Once you have completed working with a file, you can delete it with gemini_delete_file()

gemini_files$name[1] |>
  gemini_delete_file()

## File files/nzq2zw9u30y8 has been successfully deleted.

Supported file types

The Google Gemini API supports a wide range of file formats, enabling seamless multimodal workflows. For documents, it handles PDFs, plain text, HTML, CSS, Markdown, CSV-tables, XML, and RTF. Uploading documents with gemini_upload_file() is useful, since the standard llm_message() function with the .pdf argument is designed to extract only the textual content from PDFs. In contrast, the Google Gemini API enhances this by supporting multimodal PDFs, including those that contain images or are image-only (such as scanned documents). This allows users to work with both textual and visual data in their interactions.

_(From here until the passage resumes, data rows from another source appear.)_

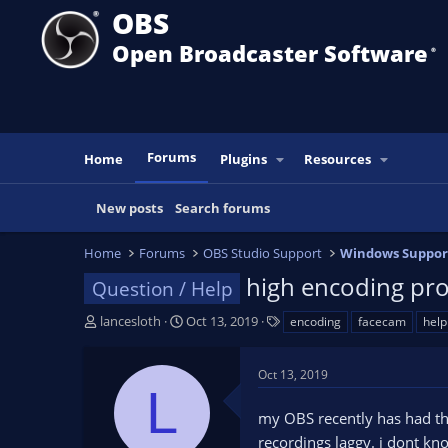
OBS
Open Broadcaster Software
®️
Forums
Home
Plugins
Resources
New posts
Search forums
Home
Forums
OBS Studio Support
Windows Suppor
high encoding pro
Question / Help
T
S
T
lancesloth
Oct 13, 2019
encoding
facecam
help
h
t
a
r
a
g
Oct 13, 2019
e
r
s
L
a
t
my OBS recently has had th
d
d
s
a
recordings laggy. i dont kno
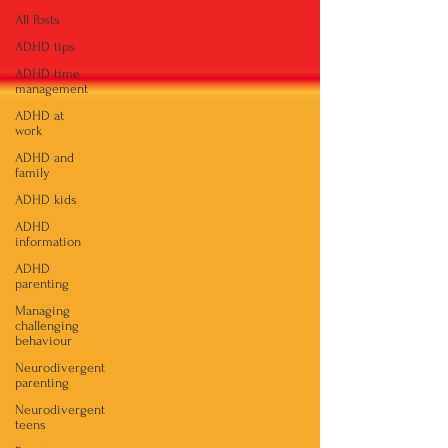
All Posts
ADHD tips
ADHD time
management
ADHD at
work
ADHD and
family
ADHD kids
ADHD
information
ADHD
parenting
Managing
challenging
behaviour
Neurodivergent
parenting
Neurodivergent
teens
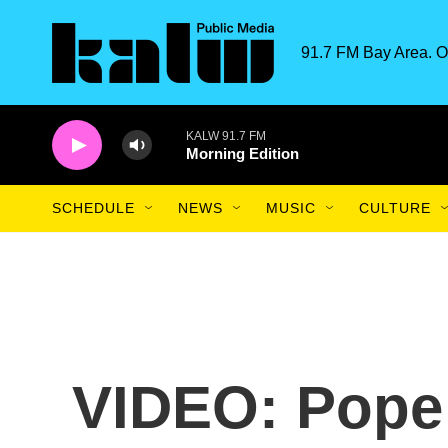
Skip to main content
91.7 FM Bay Area. O
KALW 91.7 FM
Morning Edition
SCHEDULE
NEWS
MUSIC
CULTURE
VIDEO: Pope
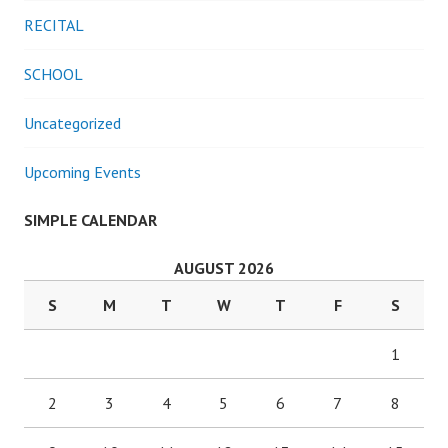
RECITAL
SCHOOL
Uncategorized
Upcoming Events
SIMPLE CALENDAR
AUGUST 2026
S
M
T
W
T
F
S
1
2
3
4
5
6
7
8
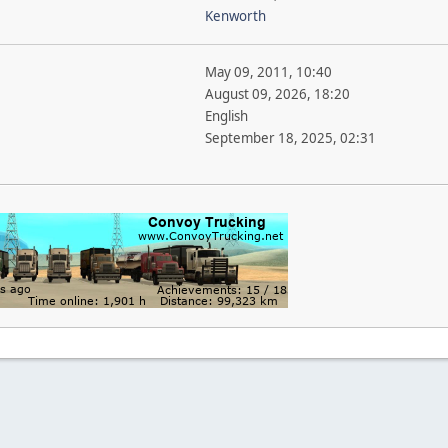
Kenworth
May 09, 2011, 10:40
August 09, 2026, 18:20
English
September 18, 2025, 02:31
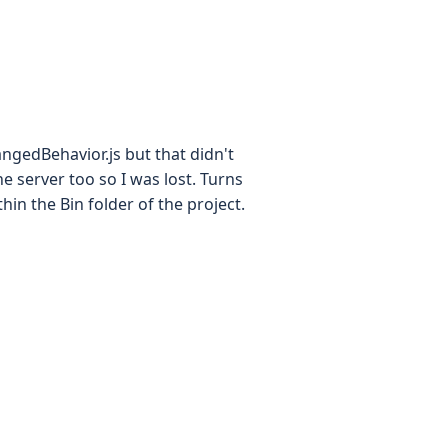
ngedBehavior.js but that didn't
the server too so I was lost. Turns
hin the Bin folder of the project.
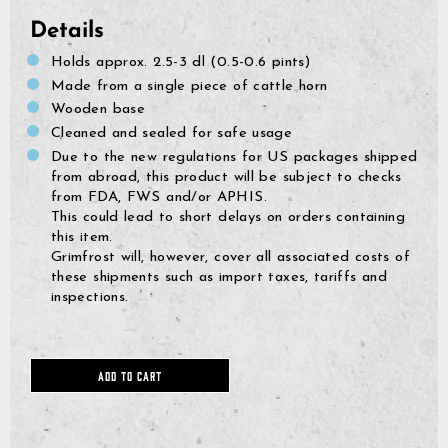
Details
Holds approx. 2.5-3 dl (0.5-0.6 pints)
Made from a single piece of cattle horn
Wooden base
Cleaned and sealed for safe usage
Due to the new regulations for US packages shipped
from abroad, this product will be subject to checks
from FDA, FWS and/or APHIS.
This could lead to short delays on orders containing
this item.
Grimfrost will, however, cover all associated costs of
these shipments such as import taxes, tariffs and
inspections.
GrimBot says:
ADD TO CART
Find your answer in the list below.
◄ Back
◄ Back
◄ Back
◄ Back
◄ Back
◄ Back
When will I receive my order?
When Will I Recei
How Do I Make A R
Can I Make Chang
How Can I Find My 
When Will The Item
None Of The Abov
How do I make a return or exchange?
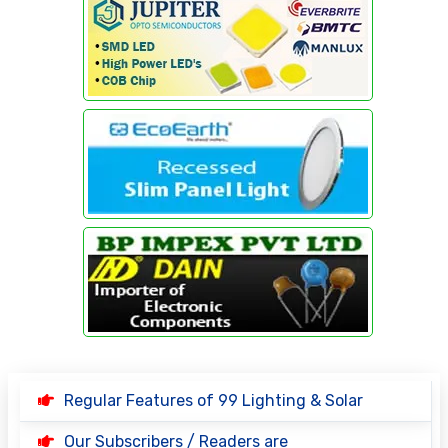
Regular Features of 99 Lighting & Solar
Our Subscribers / Readers are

For example, we can upload an old scan of a paper that contains no extractable text at all and ask gemini to extract all the references:

neal1995 <- gemini_upload_file("1995_Neal_Industry_Specific.pdf")
            
bib <- llm_message("Extract all the references from this paper in the specified format") |>         
            chat(gemini(.fileid=neal1995$name),
                 .json_schema = tidyllm_schema(name="references",
                                               APAreferences ="character[]")
            )

references <- bib |> get_reply_data()
references[1:5]

## [1] "Addison, John, and Portugal, Pedro. \"Job Displacement, Relative Wage Changes, and Duration of Unemployment.\" *Journal of Labor Economics* 7 (July 1989): 281–302."
## [2] "Altonji, Joseph, and Shakotko, Robert. \"Do Wages Rise with Seniority?\" *Review of Economic Studies* 54 (July 1987): 437–59."                                      
## [3] "Becker, Gary. *Human Capital*. New York: Columbia University Press, 1975."                                                                                          
## [4] "Carrington, William. \"Wage Losses for Displaced Workers: Is It Really the Firm That Matters?\" *Journal of Human Resources* 28 (Summer 1993): 435–62."             
## [5] "Carrington, William, and Zaman, Asad. \"Interindustry Variation in the Costs of Job Displacement.\" *Journal of Labor Economics* 12 (April 1994): 243–76."

Image formats for gemini_upload_file() include PNG, JPEG, WEBP, HEIC, and HEIF, while supported video formats cover MP4, MPEG, MOV, AVI, FLV, MPG, WEBM, WMV, and 3GPP. For audio, the API works with WAV, MP3, AIFF, AAC, OGG Vorbis, and FLAC. Code files for JavaScript and Python are also supported.

Conclusion

The ability to work with diverse media types through the Gemini API opens up a wide range of applications across scientific disciplines. In linguistics and humanities research, text, audio, and video can be used to analyze language patterns, conduct speech recognition, or study historical footage. Social scientists can process interview recordings, video observations, and there might other interesting application across a whole range of fields. By integrating text, audio, video, images, and code into a unified workflow, using the Gemini API with tidyllm offers many possibilities that are not available with the standard multimodal tools in llm_message().